The more data a neural MT System is trained with, the better it will translate, since this helps to adjust the neural network weights in a more precise way.

A Big Step; A Complex Issue

The Microsoft team used Artificial Intelligence (AI) to aid in translating the news clips, and used dual learning, deliberation networks and joint training methods to complete the experiment.

News of the achievement was picked up around the globe, and it demonstrates another step in translation technology. The discussion surrounding MT has peaked in the last decade, with those in the industry speculating on the technology’s true potential.

One of the biggest questions remains when or if Neural Machine Translation (NMT) will reach the proficiency of human translators. Microsoft points out that gauging the accuracy of MT is difficult due to the complexity of the endeavor itself.

“Machine translation is much more complex than a pure pattern recognition task,” said Microsoft researcher Ming Zhou on the company’s blog. “People can use different words to express the exact same thing, but you cannot necessarily say which one is better.”

A Matter Of Context

We’ve discussed the debate over humans and machines before. At this point, human linguists have the edge given their ability to think critically and understand nuance found in the written word; human linguists are also more capable of reacting to language evolution and provide the cultural nuances to reflect a brand or message to engage more effectively.

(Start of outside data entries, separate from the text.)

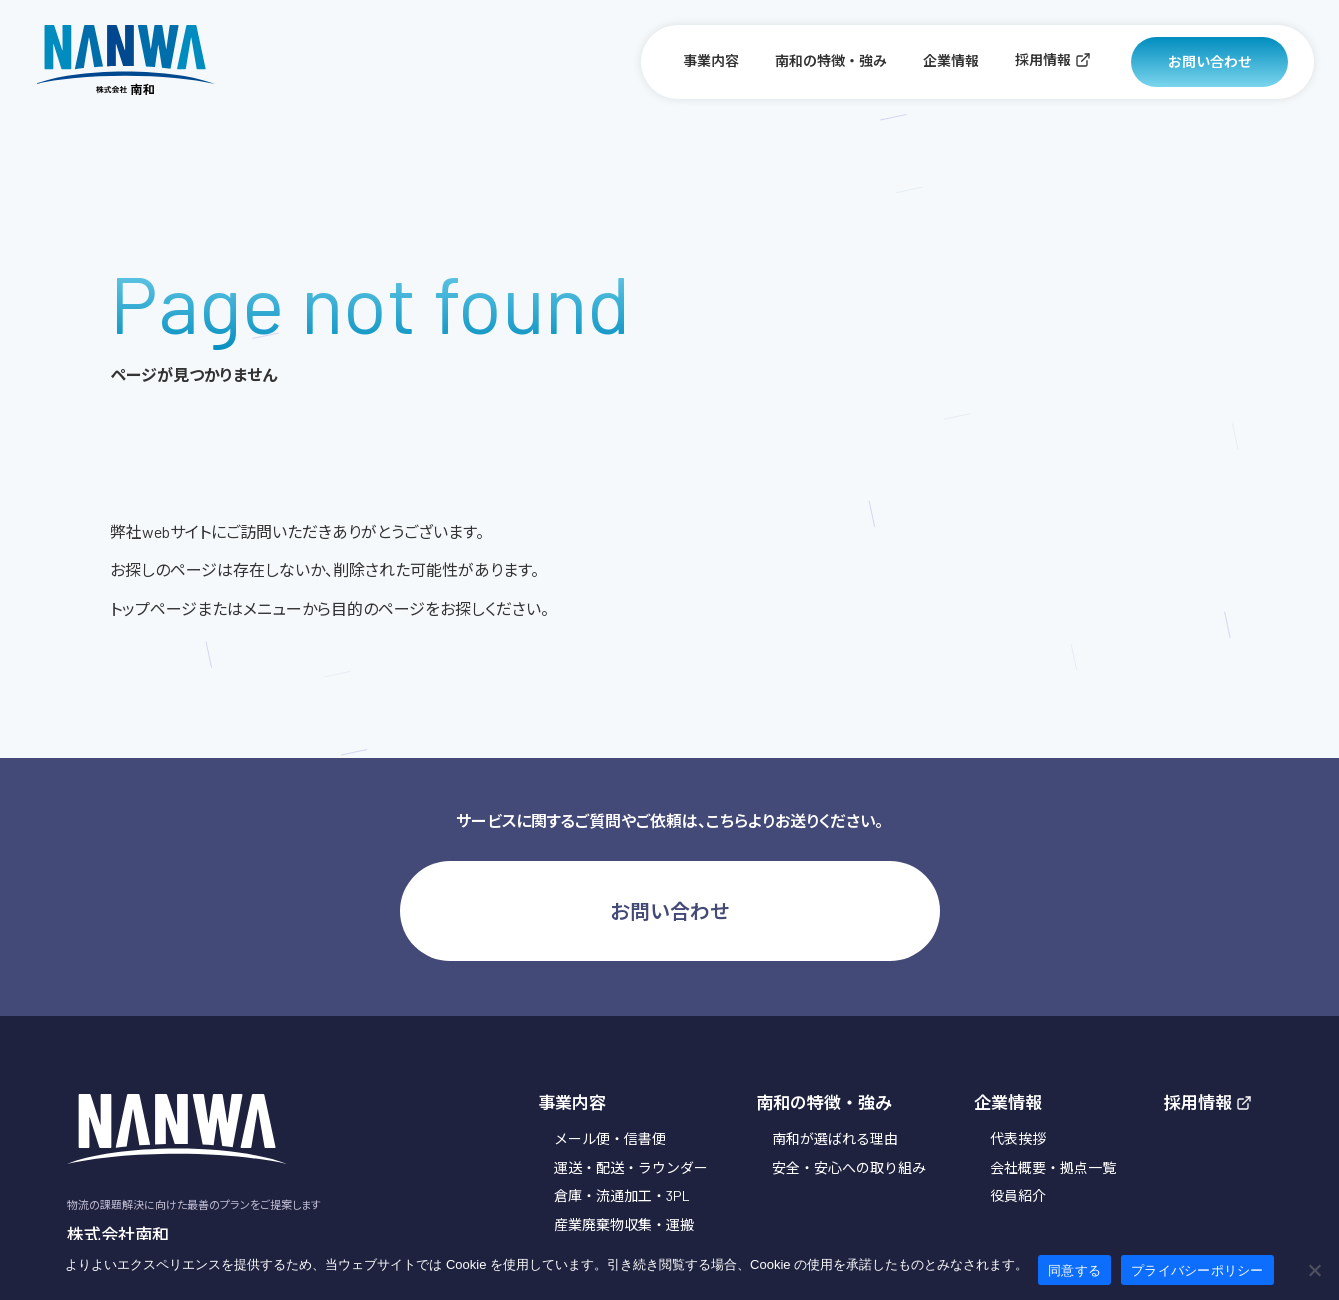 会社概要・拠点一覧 (1053, 1167)
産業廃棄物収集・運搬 (624, 1224)
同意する (1074, 1270)
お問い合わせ (1210, 61)
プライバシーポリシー (1197, 1270)
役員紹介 (1018, 1195)
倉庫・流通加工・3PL (622, 1195)
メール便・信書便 (610, 1138)
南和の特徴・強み (831, 60)
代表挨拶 (1018, 1138)
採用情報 (1053, 59)
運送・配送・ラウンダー (631, 1167)
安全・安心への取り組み (849, 1167)
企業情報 (951, 60)
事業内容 (711, 60)
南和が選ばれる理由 (835, 1138) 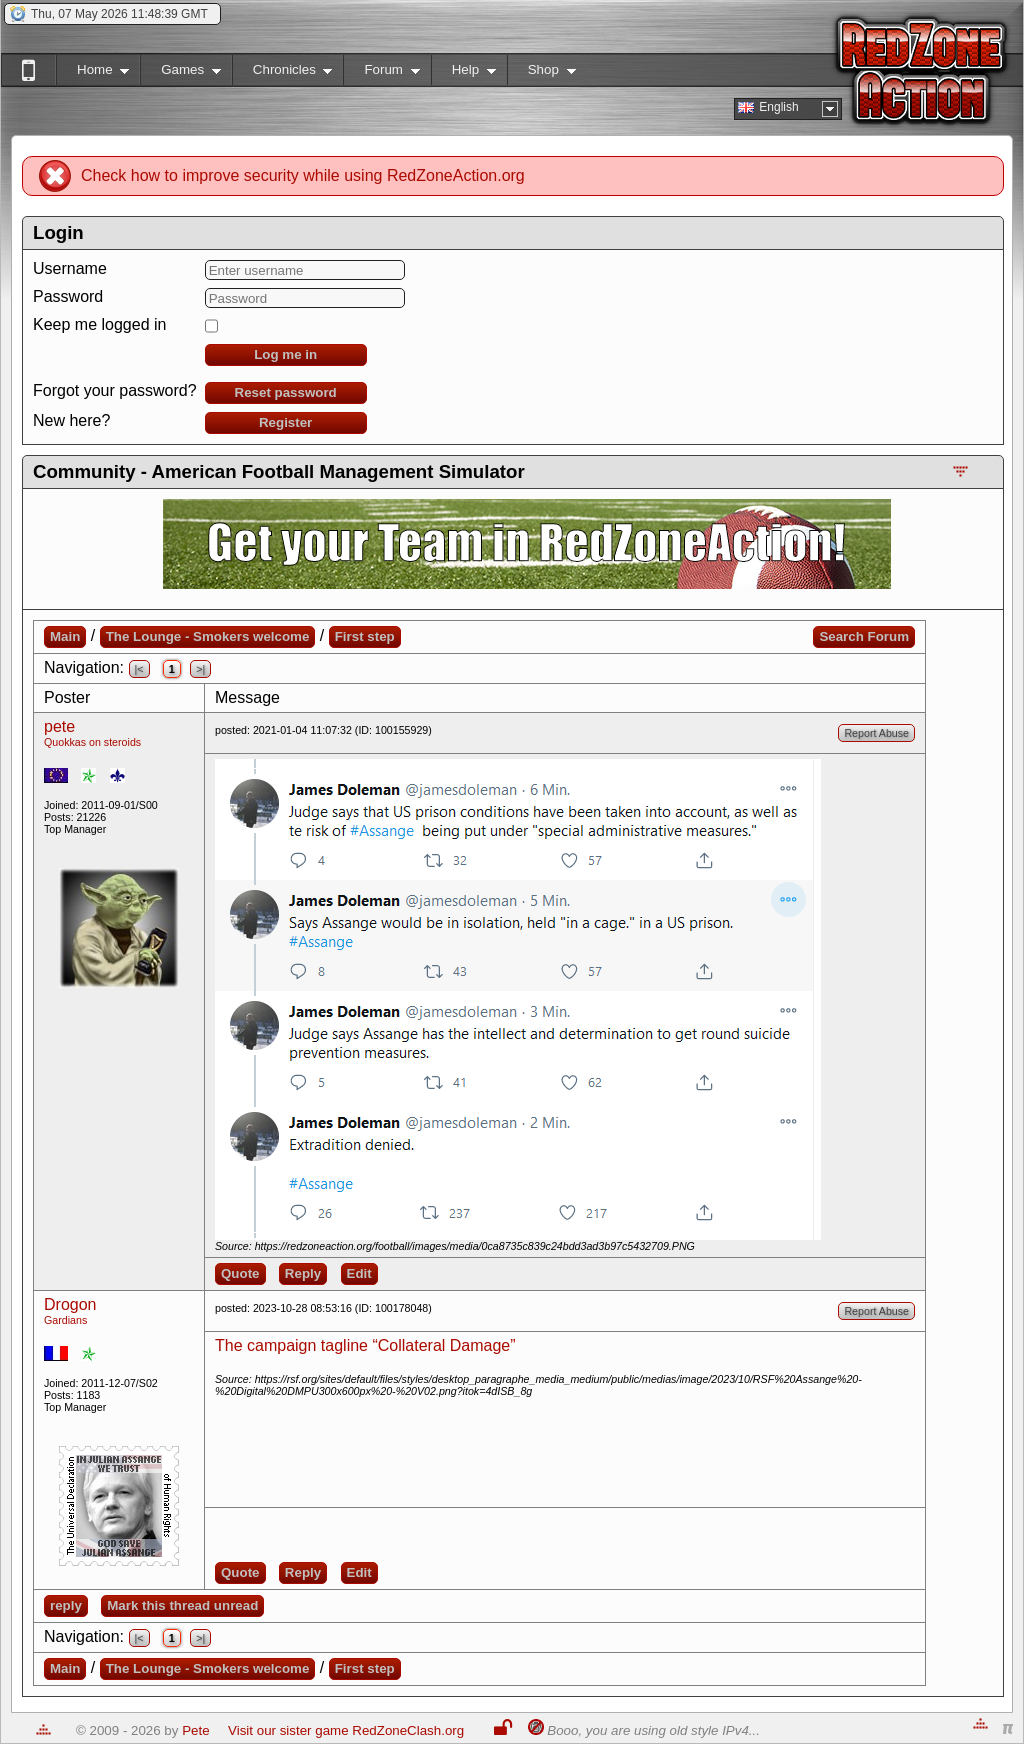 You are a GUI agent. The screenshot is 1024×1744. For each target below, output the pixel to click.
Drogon (70, 1304)
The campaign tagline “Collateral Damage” (365, 1345)
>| (200, 669)
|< (139, 669)
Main (65, 636)
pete (59, 726)
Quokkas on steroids (92, 742)
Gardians (65, 1320)
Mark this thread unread (182, 1605)
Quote (240, 1273)
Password (68, 296)
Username (70, 268)
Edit (359, 1273)
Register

Juan Alonso, a Director of Emerging Language Technologies, was skeptical of Microsoft’s claims, saying the feat may be exaggerated.

“Even though Microsoft’s achievement is indeed impressive, the claim on ‘human parity’ is a clear overstatement. Good human translators don’t translate text sentence by sentence; they pay attention to the whole text and use this overall context to produce adequate translations,” said Alonso.

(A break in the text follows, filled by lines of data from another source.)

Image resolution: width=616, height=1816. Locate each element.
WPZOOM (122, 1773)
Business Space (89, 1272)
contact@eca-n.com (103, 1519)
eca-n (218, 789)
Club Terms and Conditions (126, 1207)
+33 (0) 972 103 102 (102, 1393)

“This is something that neither Microsoft’s MT system nor any other MT system is able to do.”

However, as we’ve made clear in the past, just because MT isn’t perfect doesn’t mean it’s not effective for specific content types.

Alonso said that while the techniques referenced by Microsoft like dual training and deliberation networks are great technologies, they haven’t yet paved the way for human-like accuracy.

“While they help to get very good translation results, the goal of ‘human parity’ is not imminent” he said.